### BRIEF
Each line of the data that includes the string "Great" is to be copied out.

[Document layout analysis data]
━━━━━━━━━━━━━━━━
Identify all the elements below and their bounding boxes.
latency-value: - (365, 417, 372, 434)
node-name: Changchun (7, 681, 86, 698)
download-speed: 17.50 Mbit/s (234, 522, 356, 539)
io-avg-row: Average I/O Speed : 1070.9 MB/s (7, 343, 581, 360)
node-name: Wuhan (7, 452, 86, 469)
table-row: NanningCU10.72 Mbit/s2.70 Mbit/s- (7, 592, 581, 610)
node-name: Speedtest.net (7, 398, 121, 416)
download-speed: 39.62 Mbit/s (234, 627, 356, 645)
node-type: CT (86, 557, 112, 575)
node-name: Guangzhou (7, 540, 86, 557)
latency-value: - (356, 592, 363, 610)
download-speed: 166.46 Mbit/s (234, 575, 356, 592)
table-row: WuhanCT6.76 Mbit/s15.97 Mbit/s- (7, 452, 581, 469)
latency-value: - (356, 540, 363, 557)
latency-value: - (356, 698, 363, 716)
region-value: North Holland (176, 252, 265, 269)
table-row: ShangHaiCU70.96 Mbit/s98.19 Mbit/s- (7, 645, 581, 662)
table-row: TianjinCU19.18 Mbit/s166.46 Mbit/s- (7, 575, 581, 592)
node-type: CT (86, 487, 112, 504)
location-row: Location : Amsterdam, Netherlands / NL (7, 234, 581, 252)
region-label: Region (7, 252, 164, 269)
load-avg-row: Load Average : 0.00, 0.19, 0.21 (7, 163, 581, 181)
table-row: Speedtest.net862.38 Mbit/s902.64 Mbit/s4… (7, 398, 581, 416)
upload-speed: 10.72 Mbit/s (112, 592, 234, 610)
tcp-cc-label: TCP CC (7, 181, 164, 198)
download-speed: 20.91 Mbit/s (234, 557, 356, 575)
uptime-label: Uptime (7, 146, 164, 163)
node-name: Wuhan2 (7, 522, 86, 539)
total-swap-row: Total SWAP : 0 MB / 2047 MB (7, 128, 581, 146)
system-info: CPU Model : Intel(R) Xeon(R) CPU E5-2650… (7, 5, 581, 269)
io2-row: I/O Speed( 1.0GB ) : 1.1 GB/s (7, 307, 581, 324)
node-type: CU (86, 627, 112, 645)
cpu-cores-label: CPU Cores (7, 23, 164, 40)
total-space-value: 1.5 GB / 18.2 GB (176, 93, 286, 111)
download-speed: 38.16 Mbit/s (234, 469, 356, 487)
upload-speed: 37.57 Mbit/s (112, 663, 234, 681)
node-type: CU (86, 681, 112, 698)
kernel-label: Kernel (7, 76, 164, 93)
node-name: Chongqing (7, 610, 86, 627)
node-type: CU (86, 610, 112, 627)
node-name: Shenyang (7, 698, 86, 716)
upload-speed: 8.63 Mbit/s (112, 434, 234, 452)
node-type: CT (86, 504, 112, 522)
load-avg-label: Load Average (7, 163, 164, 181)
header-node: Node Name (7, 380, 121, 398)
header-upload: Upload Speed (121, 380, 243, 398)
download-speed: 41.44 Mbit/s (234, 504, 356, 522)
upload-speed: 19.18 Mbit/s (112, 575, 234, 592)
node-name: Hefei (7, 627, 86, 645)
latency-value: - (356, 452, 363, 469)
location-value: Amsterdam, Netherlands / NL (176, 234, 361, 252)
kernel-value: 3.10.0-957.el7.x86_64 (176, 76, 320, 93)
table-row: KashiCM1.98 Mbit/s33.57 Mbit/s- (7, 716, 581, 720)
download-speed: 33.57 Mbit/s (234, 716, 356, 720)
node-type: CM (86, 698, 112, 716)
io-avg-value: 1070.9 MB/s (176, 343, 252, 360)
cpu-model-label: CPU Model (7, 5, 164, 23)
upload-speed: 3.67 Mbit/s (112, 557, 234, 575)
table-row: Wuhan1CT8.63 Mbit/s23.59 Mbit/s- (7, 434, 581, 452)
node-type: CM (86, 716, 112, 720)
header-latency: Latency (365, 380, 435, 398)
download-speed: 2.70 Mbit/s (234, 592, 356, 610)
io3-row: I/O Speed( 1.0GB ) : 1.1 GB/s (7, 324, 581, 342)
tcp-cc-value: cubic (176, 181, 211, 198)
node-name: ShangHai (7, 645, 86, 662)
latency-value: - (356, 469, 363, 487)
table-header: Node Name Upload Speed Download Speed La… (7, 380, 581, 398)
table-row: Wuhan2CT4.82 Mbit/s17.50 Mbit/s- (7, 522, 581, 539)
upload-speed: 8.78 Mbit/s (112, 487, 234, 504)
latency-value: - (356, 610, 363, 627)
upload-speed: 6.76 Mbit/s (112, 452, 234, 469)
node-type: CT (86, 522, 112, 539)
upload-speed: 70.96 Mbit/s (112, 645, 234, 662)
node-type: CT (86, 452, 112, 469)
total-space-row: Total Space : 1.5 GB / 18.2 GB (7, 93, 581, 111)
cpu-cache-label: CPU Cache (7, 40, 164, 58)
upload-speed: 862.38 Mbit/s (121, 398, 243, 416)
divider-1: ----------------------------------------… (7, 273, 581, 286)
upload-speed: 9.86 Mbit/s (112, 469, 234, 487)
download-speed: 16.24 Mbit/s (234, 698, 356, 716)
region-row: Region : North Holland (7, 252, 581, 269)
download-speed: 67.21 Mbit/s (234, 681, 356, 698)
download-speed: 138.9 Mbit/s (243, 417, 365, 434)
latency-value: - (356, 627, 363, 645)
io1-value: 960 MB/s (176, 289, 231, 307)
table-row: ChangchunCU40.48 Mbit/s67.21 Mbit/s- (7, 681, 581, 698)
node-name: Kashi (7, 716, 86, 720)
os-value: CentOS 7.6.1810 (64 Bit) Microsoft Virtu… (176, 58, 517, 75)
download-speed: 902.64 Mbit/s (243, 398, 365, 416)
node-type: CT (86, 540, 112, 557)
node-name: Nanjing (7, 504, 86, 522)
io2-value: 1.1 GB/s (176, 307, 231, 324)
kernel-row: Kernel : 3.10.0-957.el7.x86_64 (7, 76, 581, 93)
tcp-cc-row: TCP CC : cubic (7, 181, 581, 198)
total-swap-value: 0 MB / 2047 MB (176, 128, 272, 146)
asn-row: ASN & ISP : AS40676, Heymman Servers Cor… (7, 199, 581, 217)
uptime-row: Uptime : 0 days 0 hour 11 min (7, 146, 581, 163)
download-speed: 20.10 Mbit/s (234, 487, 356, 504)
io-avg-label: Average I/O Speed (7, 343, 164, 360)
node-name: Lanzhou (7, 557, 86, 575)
━━━━━━━━━━━━━━━━
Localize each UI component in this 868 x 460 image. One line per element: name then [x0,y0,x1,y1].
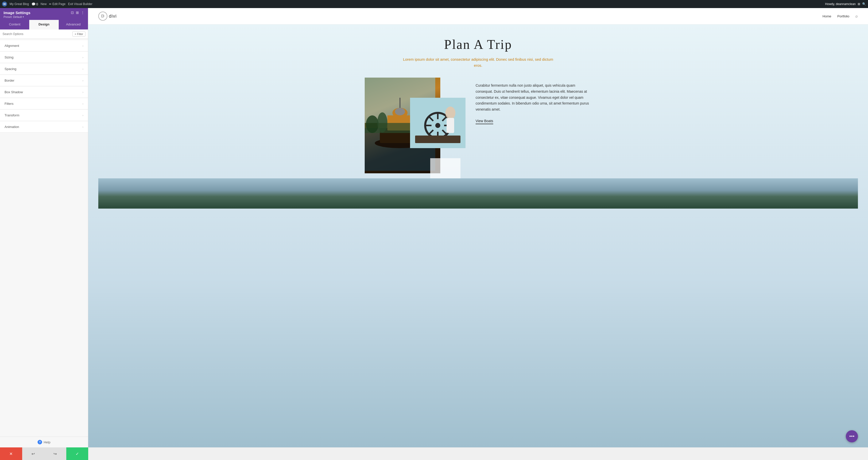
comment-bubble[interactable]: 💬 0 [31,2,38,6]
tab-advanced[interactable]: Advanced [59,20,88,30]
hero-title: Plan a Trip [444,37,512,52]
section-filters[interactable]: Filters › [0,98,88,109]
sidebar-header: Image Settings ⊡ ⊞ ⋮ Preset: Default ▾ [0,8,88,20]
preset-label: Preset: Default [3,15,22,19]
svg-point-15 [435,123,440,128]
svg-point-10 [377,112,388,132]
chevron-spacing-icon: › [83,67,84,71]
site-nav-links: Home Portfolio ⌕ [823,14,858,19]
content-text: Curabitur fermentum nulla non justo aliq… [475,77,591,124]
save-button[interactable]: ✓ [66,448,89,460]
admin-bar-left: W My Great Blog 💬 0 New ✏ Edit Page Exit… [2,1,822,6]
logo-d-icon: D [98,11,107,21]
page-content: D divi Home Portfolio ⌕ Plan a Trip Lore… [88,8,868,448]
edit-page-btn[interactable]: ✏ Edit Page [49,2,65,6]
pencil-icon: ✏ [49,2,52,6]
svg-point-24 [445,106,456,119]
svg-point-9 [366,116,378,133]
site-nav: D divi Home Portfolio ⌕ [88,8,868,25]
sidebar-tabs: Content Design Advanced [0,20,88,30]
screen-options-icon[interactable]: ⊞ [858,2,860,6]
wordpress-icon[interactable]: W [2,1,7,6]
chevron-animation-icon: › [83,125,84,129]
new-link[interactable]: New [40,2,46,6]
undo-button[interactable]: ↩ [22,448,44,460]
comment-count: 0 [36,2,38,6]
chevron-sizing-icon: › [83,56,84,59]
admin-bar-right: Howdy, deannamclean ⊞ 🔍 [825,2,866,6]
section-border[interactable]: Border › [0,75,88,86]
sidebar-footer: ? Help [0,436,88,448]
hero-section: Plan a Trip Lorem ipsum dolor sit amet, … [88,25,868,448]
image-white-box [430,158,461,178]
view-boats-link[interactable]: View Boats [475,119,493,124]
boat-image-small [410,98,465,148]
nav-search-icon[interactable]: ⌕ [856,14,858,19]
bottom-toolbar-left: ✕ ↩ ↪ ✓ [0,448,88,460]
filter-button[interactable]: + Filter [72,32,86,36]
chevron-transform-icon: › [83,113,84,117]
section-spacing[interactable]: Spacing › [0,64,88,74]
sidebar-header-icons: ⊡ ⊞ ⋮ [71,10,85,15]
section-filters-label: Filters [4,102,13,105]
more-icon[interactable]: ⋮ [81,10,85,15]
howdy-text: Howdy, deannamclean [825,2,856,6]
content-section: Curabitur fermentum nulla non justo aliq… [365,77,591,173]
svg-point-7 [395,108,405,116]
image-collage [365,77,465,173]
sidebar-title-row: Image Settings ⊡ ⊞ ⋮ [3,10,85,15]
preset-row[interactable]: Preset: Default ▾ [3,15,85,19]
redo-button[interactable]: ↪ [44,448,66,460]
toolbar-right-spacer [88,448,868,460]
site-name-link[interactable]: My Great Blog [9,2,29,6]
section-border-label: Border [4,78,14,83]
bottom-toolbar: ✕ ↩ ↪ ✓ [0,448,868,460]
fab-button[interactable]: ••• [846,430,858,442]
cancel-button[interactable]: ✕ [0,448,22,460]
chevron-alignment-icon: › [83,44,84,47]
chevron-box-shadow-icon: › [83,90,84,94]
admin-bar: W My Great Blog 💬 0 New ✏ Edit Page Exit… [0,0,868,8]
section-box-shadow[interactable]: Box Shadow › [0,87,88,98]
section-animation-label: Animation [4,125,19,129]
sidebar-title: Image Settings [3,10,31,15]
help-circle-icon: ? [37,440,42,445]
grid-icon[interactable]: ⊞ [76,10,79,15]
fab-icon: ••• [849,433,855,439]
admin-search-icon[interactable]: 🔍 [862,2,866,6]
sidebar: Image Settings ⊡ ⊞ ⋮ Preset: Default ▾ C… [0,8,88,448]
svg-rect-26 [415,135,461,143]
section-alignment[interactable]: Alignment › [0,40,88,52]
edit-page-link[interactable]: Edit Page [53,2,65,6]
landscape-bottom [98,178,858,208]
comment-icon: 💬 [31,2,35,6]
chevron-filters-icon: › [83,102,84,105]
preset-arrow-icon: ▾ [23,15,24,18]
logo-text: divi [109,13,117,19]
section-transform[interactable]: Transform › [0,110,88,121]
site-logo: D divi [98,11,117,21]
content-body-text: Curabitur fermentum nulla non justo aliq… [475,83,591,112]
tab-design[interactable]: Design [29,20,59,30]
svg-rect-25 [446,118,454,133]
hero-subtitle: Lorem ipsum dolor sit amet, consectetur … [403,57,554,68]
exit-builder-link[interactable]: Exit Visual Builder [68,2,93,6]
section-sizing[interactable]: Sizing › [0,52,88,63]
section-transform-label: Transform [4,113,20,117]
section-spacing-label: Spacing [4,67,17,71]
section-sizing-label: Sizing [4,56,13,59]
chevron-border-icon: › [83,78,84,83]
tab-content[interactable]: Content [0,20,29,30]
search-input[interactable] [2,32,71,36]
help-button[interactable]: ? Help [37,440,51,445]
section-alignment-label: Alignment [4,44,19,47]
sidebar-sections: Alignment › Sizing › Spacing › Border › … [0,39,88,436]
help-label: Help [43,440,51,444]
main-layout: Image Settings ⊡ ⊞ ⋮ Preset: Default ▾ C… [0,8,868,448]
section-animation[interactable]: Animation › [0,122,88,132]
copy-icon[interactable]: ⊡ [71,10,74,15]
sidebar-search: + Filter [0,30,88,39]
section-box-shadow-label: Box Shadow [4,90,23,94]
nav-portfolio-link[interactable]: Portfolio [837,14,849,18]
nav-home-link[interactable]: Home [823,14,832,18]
━━━━━━━━━━━━━━━━
### ANSWER SECTION
admin-bar-left: W My Great Blog 💬 0 New ✏ Edit Page Exit… [2,1,822,6]
site-name-link[interactable]: My Great Blog [9,2,29,6]
admin-bar: W My Great Blog 💬 0 New ✏ Edit Page Exit… [0,0,868,8]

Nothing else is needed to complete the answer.